Emerson says resources will drive wealth creation

EDMONTON — Natural resources, including Alberta’s oilsands, will continue to drive wealth creation in Canada, says former federal cabinet minister David Emerson.

EDMONTON — Natural resources, including Alberta’s oilsands, will continue to drive wealth creation in Canada, says former federal cabinet minister David Emerson.

But Canadians need to stop bickering over resource issues to allow this to happen, he told 300 people attending an oilsands industry trade show in Edmonton.

“Let’s quit the short-term bickering based on superficial, symbolic phrases and cat-calling across the land and let’s commit,” Emerson said Tuesday night.

“Let’s commit to good science, good economics and to behaving as governments and corporations with a good social conscience.”

Emerson is currently chairman of a government-appointed panel tasked with creating a blueprint for Alberta’s economy for the next 30 years.

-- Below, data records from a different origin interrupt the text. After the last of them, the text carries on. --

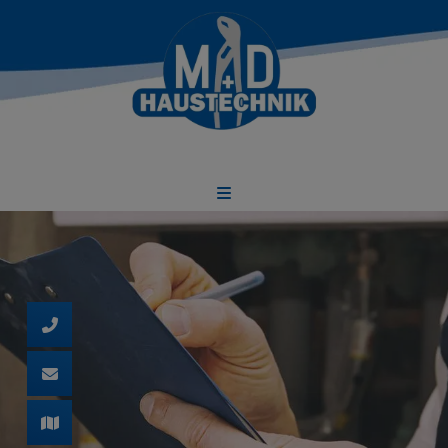
d schließen
 und schließen
ließen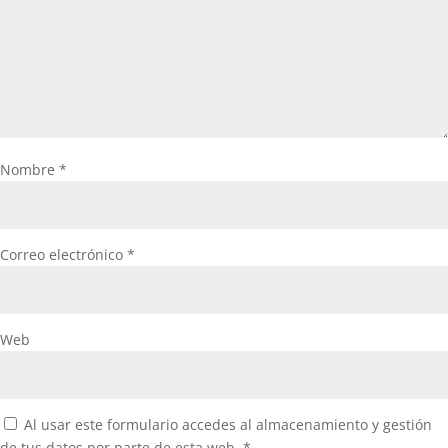
Nombre
*
Correo electrónico
*
Web
Al usar este formulario accedes al almacenamiento y gestión
de tus datos por parte de esta web.
*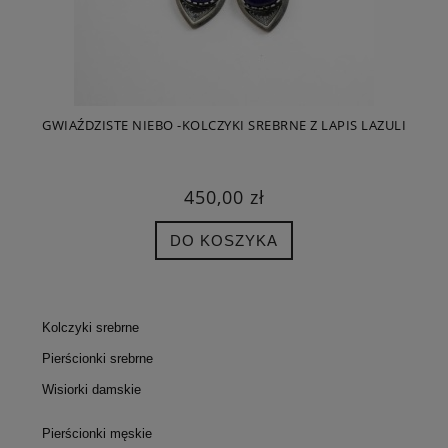
GWIAŹDZISTE NIEBO -KOLCZYKI SREBRNE Z LAPIS LAZULI
450,00 zł
DO KOSZYKA
Kolczyki srebrne
Pierścionki srebrne
Wisiorki damskie
Pierścionki męskie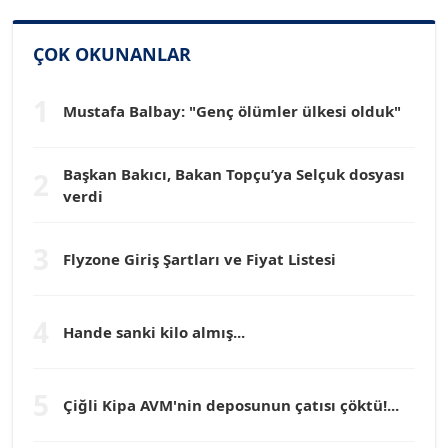
SİNAN GENÇ
ÇOK OKUNANLAR
Köşe Yazarı
1
Mustafa Balbay: "Genç ölümler ülkesi olduk"
Dr. HAKAN TARTAN
Köşe Yazarı
Başkan Bakıcı, Bakan Topçu’ya Selçuk dosyası
2
verdi
Prof. Dr. YÜCEL OCAK
Köşe Yazarı
3
Flyzone Giriş Şartları ve Fiyat Listesi
TEOMAN GÜRAY
Köşe Yazarı
4
Hande sanki kilo almış...
TUNÇ AFŞAR
5
Köşe Yazarı
Çiğli Kipa AVM'nin deposunun çatısı çöktü!...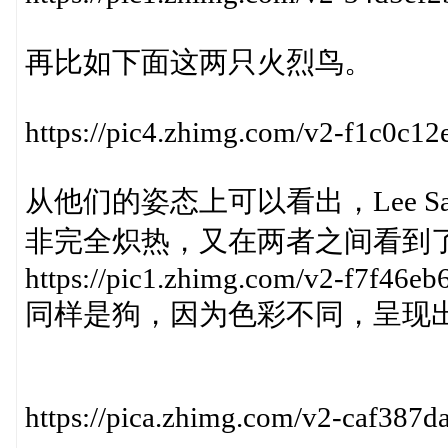
再比如下面这两只火烈鸟。
https://pic4.zhimg.com/v2-f1c0c
从他们的姿态上可以看出，Lee S
非完全炽热，又在两者之间看到
https://pic1.zhimg.com/v2-f7f46
同样是狗，因为色彩不同，呈现
https://pica.zhimg.com/v2-caf38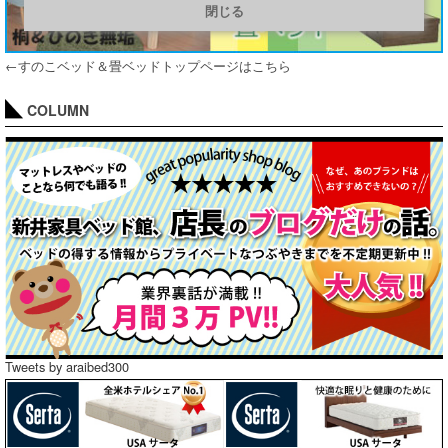
閉じる
←すのこベッド＆畳ベッドトップページはこちら
COLUMN
Tweets by araibed300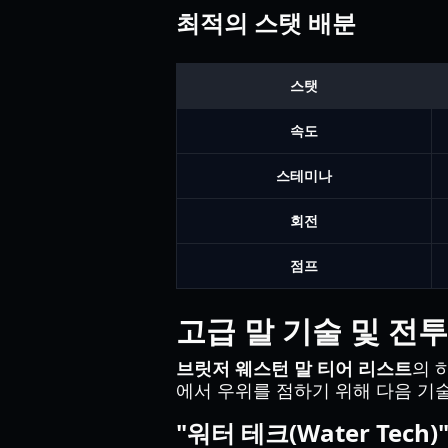
최적의 스탯 배분
스탯
속도
스테미나
회전
점프
고급 말 기술 및 전투
브릿저 웨스턴 말 티어 리스트
의 
에서 우위를 점하기 위해 다음 기
"워터 테크(Water Tech)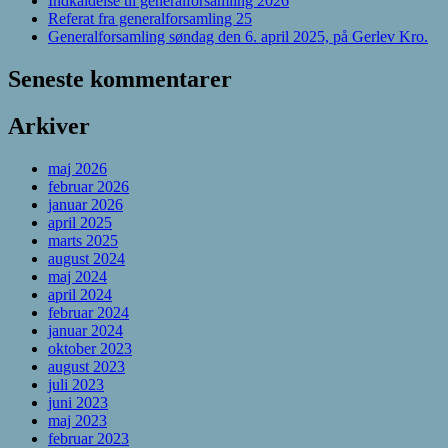
Indkaldelse til generalforsamling 2026
Referat fra generalforsamling 25
Generalforsamling søndag den 6. april 2025, på Gerlev Kro.
Seneste kommentarer
Arkiver
maj 2026
februar 2026
januar 2026
april 2025
marts 2025
august 2024
maj 2024
april 2024
februar 2024
januar 2024
oktober 2023
august 2023
juli 2023
juni 2023
maj 2023
februar 2023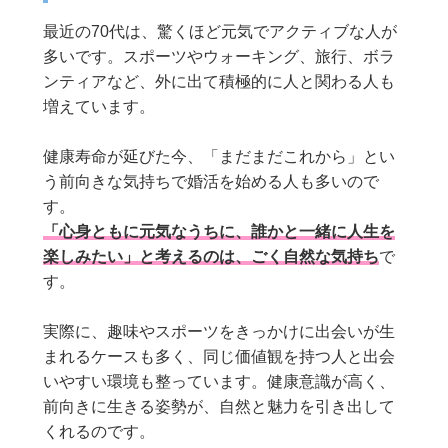
最近の70代は、驚くほど元気でアクティブな人が
多いです。スポーツやウォーキング、旅行、ボラ
ンティアなど、外に出て積極的に人と関わる人も
増えています。
健康寿命が延びた今、「まだまだこれから」とい
う前向きな気持ちで婚活を始める人も多いので
す。
「心身ともに元気なうちに、誰かと一緒に人生を
楽しみたい」と考えるのは、ごく自然な気持ち
で
す。
実際に、趣味やスポーツをきっかけに出会いが生
まれるケースも多く、同じ価値観を持つ人と出会
いやすい環境も整っています。健康意識が高く、
前向きに生きる姿勢が、自然と魅力を引き出して
くれるのです。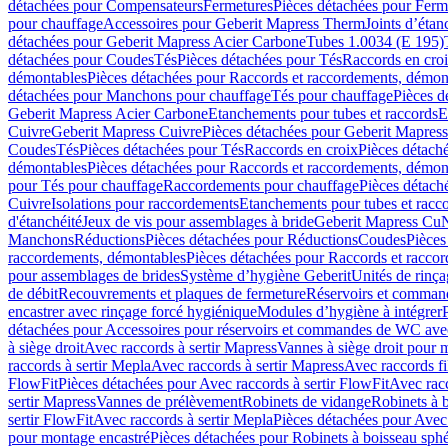
détachées pour Compensateurs
Fermetures
Pièces détachées pour Ferm
pour chauffage
Accessoires pour Geberit Mapress Therm
Joints d’étan
détachées pour Geberit Mapress Acier Carbone
Tubes 1.0034 (E 195)
détachées pour Coudes
Tés
Pièces détachées pour Tés
Raccords en cro
démontables
Pièces détachées pour Raccords et raccordements, démon
détachées pour Manchons pour chauffage
Tés pour chauffage
Pièces d
Geberit Mapress Acier Carbone
Etanchements pour tubes et raccords
E
Cuivre
Geberit Mapress Cuivre
Pièces détachées pour Geberit Mapres
Coudes
Tés
Pièces détachées pour Tés
Raccords en croix
Pièces détach
démontables
Pièces détachées pour Raccords et raccordements, démon
pour Tés pour chauffage
Raccordements pour chauffage
Pièces détach
Cuivre
Isolations pour raccordements
Etanchements pour tubes et racc
d'étanchéité
Jeux de vis pour assemblages à bride
Geberit Mapress Cu
Manchons
Réductions
Pièces détachées pour Réductions
Coudes
Pièces
raccordements, démontables
Pièces détachées pour Raccords et racco
pour assemblages de brides
Système d’hygiène Geberit
Unités de rinç
de débit
Recouvrements et plaques de fermeture
Réservoirs et comman
encastrer avec rinçage forcé hygiénique
Modules d’hygiène à intégrer
détachées pour Accessoires pour réservoirs et commandes de WC avec
à siège droit
Avec raccords à sertir Mapress
Vannes à siège droit pour 
raccords à sertir Mepla
Avec raccords à sertir Mapress
Avec raccords fi
FlowFit
Pièces détachées pour Avec raccords à sertir FlowFit
Avec racc
sertir Mapress
Vannes de prélèvement
Robinets de vidange
Robinets à 
sertir FlowFit
Avec raccords à sertir Mepla
Pièces détachées pour Avec 
pour montage encastré
Pièces détachées pour Robinets à boisseau sph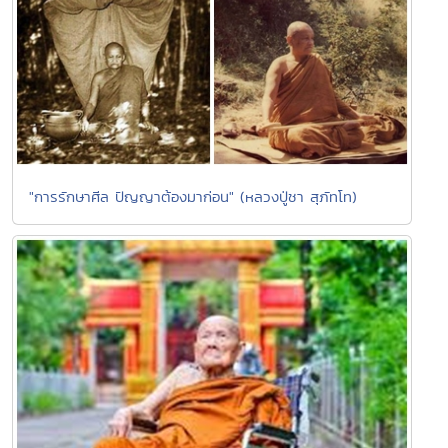
"การรักษาศีล ปัญญาต้องมาก่อน" (หลวงปู่ชา สุภัทโท)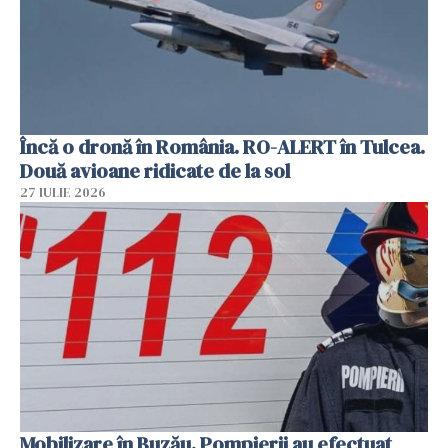
Încă o dronă în România. RO-ALERT în Tulcea.
Două avioane ridicate de la sol
27 IULIE 2026
Mobilizare în Buzău. Pompierii au efectuat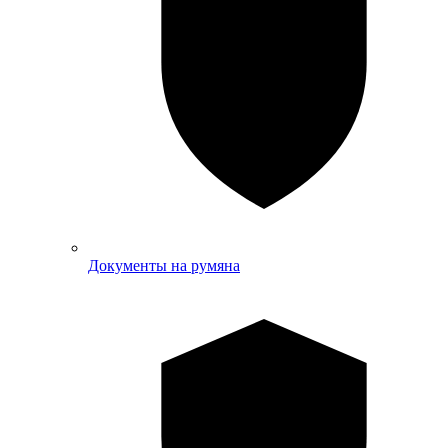
Документы на румяна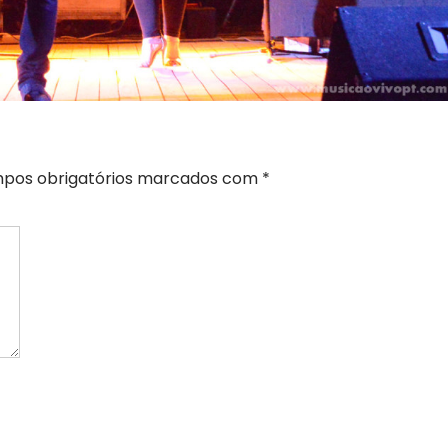
pos obrigatórios marcados com
*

He told reporters before his 30-minute speech that there’s no question that natural resources are key to Alberta’s economic future.

However, he says the economic strategy that he will hand over to the government in about 15 months also needs to include elements that will help diversify Alberta’s economy.

“We’re going to be looking at areas where there can be further processing, further value added, and what conditions need to be put in place if we’re going to succeed in doing that,” he said.

This would include consideration of tax incentives or regulatory incentives.

But Premier Ed Stelmach told reporters that these are issues that are still being debated across Alberta.

“There’s quite a difference of opinion on whether government should be involved or shouldn’t be involved through some kind of subsidy or tax incentives,” said Stelmach.

“Emerson’s report will give us a better sense of what’s happening around the world and be able to make a better policy decision for the long term.”

Emerson was first elected as a Liberal in Vancouver Kingsway and served as Industry minister under former prime minister Paul Martin. In 2006, after being re-elected, he crossed the floor to join Harper’s Conservatives and became minister of International Trade. He also served as Foreign Affairs minister.

The 12-member Premier’s Council for Economic Strategy also includes former deputy prime minister Anne McLellan and former Bank of Canada governor David Dodge.

Before Emerson spoke, Stelmach told the crowd that Alberta’s oilsands are the second largest oil reserve in the world after Saudi Arabia.

He also said environmental challenges in the oilsands have been widely exaggerated by groups such a Greenpeace.

Many positive steps that the oilsands industry has taken to demonstrate environmental responsibility have not been widely acknowledged, he added.